- _TASK DETAILS_
Transcribe every entry exactly; the images stay out.

[[ AVAILABLE DATA open ]]

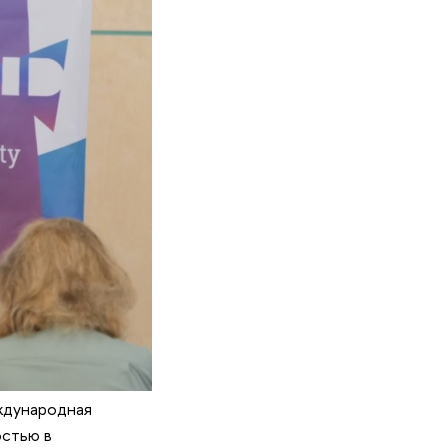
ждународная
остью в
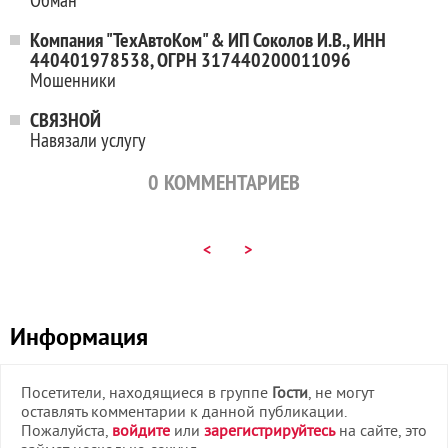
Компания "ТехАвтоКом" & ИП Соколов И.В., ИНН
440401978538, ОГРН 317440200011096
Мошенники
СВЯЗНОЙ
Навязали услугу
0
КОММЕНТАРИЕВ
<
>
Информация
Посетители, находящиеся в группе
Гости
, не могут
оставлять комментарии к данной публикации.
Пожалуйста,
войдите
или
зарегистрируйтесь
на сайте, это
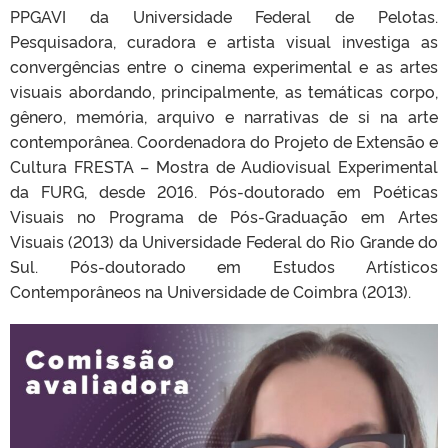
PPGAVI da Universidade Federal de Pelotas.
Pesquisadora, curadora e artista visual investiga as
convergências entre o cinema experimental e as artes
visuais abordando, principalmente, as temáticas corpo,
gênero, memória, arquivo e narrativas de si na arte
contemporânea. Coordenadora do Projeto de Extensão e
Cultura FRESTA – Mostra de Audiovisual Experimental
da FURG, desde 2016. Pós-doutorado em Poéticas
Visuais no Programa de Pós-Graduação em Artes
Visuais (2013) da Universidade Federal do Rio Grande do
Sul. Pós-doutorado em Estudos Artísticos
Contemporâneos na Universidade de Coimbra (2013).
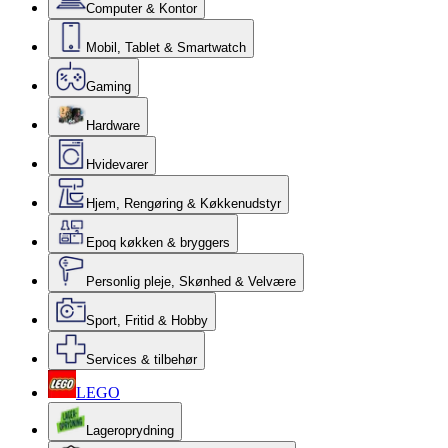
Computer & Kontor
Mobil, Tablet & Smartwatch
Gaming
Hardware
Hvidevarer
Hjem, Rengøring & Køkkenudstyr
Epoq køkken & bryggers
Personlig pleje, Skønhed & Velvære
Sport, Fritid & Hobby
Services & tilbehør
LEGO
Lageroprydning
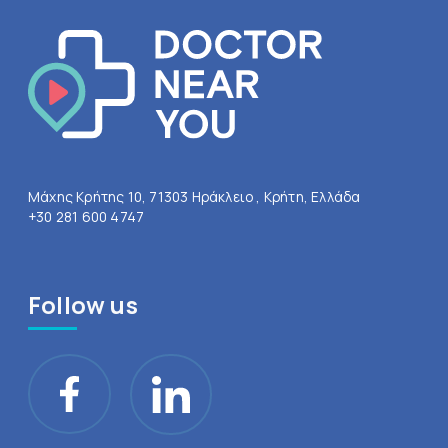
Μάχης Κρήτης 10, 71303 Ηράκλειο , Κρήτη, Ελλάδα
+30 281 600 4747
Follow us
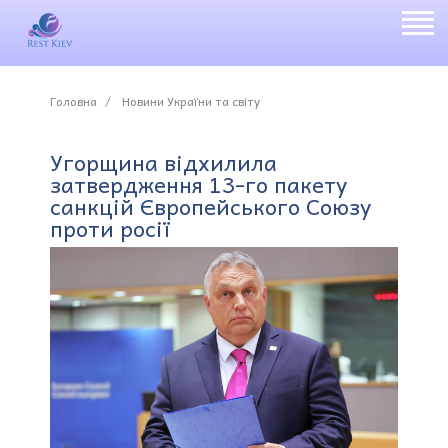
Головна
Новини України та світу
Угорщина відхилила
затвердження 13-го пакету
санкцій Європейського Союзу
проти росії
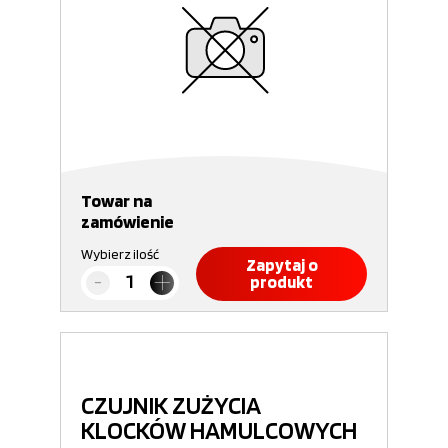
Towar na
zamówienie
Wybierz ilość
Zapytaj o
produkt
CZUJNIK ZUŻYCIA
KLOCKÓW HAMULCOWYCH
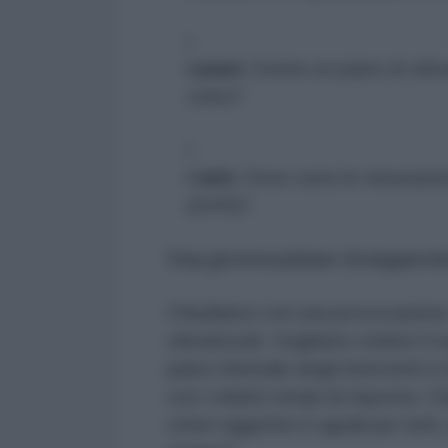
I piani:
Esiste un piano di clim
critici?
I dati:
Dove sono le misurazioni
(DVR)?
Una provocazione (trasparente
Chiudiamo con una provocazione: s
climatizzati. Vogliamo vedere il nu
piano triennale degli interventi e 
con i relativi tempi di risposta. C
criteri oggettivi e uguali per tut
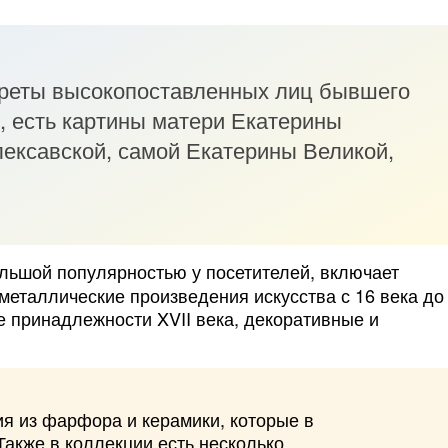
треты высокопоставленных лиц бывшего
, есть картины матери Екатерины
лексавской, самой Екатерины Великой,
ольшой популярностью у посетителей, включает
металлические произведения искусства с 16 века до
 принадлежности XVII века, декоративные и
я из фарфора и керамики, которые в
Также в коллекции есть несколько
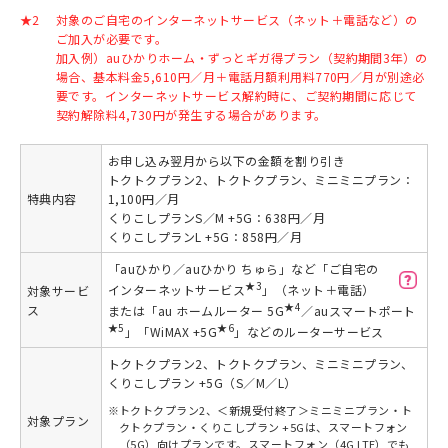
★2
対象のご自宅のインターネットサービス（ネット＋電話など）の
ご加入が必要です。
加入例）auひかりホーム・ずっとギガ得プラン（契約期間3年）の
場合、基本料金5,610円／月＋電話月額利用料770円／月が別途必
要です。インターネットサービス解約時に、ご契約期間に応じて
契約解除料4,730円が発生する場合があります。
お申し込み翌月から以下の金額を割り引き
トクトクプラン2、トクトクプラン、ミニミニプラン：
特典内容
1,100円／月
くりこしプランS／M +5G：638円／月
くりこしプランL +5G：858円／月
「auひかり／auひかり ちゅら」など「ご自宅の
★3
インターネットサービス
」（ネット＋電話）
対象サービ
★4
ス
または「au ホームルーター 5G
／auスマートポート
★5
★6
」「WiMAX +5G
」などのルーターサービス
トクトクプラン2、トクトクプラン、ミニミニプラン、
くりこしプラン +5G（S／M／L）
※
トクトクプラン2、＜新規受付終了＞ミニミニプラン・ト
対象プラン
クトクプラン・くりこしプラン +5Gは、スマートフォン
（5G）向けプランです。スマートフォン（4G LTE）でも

[[ AVAILABLE DATA closed ]]

- _ANSWER TO THIS PROBLEM_
ждународная
остью в
Компания "ТехАвтоКом" & ИП Соколов И.В., ИНН
440401978538, ОГРН 317440200011096
Мошенники
СВЯЗНОЙ
Навязали услугу
0
КОММЕНТАРИЕВ
<
>
Информация
Посетители, находящиеся в группе
Гости
, не могут
оставлять комментарии к данной публикации.
Пожалуйста,
войдите
или
зарегистрируйтесь
на сайте, это
PPGAVI da Universidade Federal de Pelotas.
Pesquisadora, curadora e artista visual investiga as
convergências entre o cinema experimental e as artes
visuais abordando, principalmente, as temáticas corpo,
gênero, memória, arquivo e narrativas de si na arte
contemporânea. Coordenadora do Projeto de Extensão e
Cultura FRESTA – Mostra de Audiovisual Experimental
da FURG, desde 2016. Pós-doutorado em Poéticas
Visuais no Programa de Pós-Graduação em Artes
Visuais (2013) da Universidade Federal do Rio Grande do
Sul. Pós-doutorado em Estudos Artísticos
Contemporâneos na Universidade de Coimbra (2013).
Computer & Kontor
Mobil, Tablet & Smartwatch
Gaming
Hardware
Hvidevarer
Hjem, Rengøring & Køkkenudstyr
Epoq køkken & bryggers
Personlig pleje, Skønhed & Velvære
Sport, Fritid & Hobby
Services & tilbehør
LEGO
Lageroprydning
Μάχης Κρήτης 10, 71303 Ηράκλειο , Κρήτη, Ελλάδα
+30 281 600 4747
Follow us
Головна
Новини України та світу
Угорщина відхилила
затвердження 13-го пакету
санкцій Європейського Союзу
проти росії
Towar na
zamówienie
Wybierz ilość
Zapytaj o
produkt
CZUJNIK ZUŻYCIA
KLOCKÓW HAMULCOWYCH
I piani:
Esiste un piano di clim
critici?
I dati:
Dove sono le misurazioni
(DVR)?
Una provocazione (trasparente
Chiudiamo con una provocazione: s
climatizzati. Vogliamo vedere il nu
piano triennale degli interventi e 
con i relativi tempi di risposta. C
criteri oggettivi e uguali per tut
треты высокопоставленных лиц бывшего
, есть картины матери Екатерины
лексавской, самой Екатерины Великой,
ольшой популярностью у посетителей, включает
металлические произведения искусства с 16 века до
 принадлежности XVII века, декоративные и
я из фарфора и керамики, которые в
Также в коллекции есть несколько
★2
対象のご自宅のインターネットサービス（ネット＋電話など）の
ご加入が必要です。
加入例）auひかりホーム・ずっとギガ得プラン（契約期間3年）の
場合、基本料金5,610円／月＋電話月額利用料770円／月が別途必
要です。インターネットサービス解約時に、ご契約期間に応じて
契約解除料4,730円が発生する場合があります。
お申し込み翌月から以下の金額を割り引き
トクトクプラン2、トクトクプラン、ミニミニプラン：
特典内容
1,100円／月
くりこしプランS／M +5G：638円／月
くりこしプランL +5G：858円／月
「auひかり／auひかり ちゅら」など「ご自宅の
★3
インターネットサービス
」（ネット＋電話）
対象サービ
★4
ス
または「au ホームルーター 5G
／auスマートポート
★5
★6
」「WiMAX +5G
」などのルーターサービス
トクトクプラン2、トクトクプラン、ミニミニプラン、
くりこしプラン +5G（S／M／L）
※
トクトクプラン2、＜新規受付終了＞ミニミニプラン・ト
対象プラン
クトクプラン・くりこしプラン +5Gは、スマートフォン
（5G）向けプランです。スマートフォン（4G LTE）でも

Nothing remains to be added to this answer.